» **TASK BRIEF**: How many lines of the data contain the string "المشفرة"? Write the number and nothing more.

▼

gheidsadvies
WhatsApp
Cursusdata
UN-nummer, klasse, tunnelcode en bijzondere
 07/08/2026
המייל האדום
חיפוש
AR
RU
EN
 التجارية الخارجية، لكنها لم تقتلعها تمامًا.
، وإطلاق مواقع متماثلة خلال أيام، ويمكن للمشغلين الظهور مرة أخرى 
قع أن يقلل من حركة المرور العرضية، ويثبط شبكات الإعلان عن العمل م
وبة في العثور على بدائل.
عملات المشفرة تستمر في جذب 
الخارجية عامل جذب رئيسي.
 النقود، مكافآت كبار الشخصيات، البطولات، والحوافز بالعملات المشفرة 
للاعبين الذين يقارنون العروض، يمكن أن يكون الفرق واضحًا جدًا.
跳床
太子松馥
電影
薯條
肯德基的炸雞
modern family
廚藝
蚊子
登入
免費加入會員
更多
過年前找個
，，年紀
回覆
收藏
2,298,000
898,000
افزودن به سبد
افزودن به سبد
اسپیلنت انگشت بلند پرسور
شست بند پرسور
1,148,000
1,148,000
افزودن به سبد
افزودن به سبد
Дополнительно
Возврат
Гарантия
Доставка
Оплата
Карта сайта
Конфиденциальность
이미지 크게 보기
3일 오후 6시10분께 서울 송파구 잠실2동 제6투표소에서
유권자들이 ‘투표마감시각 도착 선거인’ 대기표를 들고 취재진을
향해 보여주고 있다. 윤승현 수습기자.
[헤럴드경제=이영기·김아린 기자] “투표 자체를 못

▲
▼

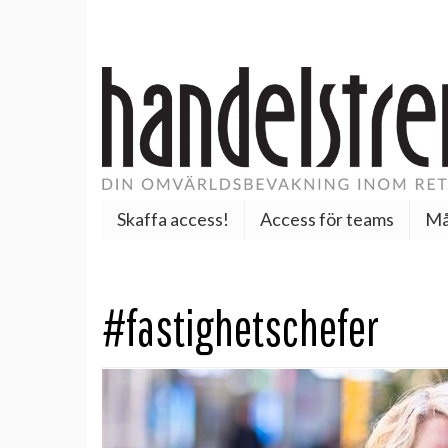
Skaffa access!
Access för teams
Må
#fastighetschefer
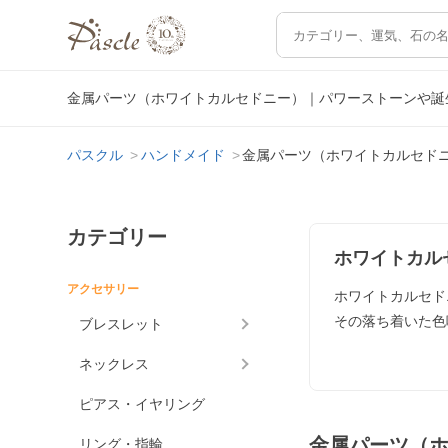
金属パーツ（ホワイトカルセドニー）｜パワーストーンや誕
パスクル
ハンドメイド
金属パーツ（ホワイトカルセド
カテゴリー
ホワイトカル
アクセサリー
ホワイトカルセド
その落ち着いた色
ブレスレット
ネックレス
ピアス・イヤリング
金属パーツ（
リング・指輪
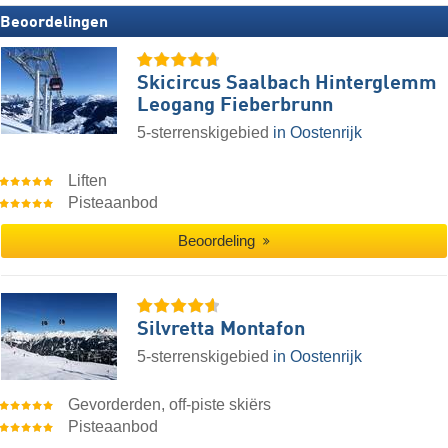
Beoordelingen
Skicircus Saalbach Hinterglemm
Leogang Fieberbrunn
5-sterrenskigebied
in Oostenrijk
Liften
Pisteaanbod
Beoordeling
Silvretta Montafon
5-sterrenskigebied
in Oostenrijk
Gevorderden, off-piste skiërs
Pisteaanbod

▲

» **SOLUTION BELOW**: 2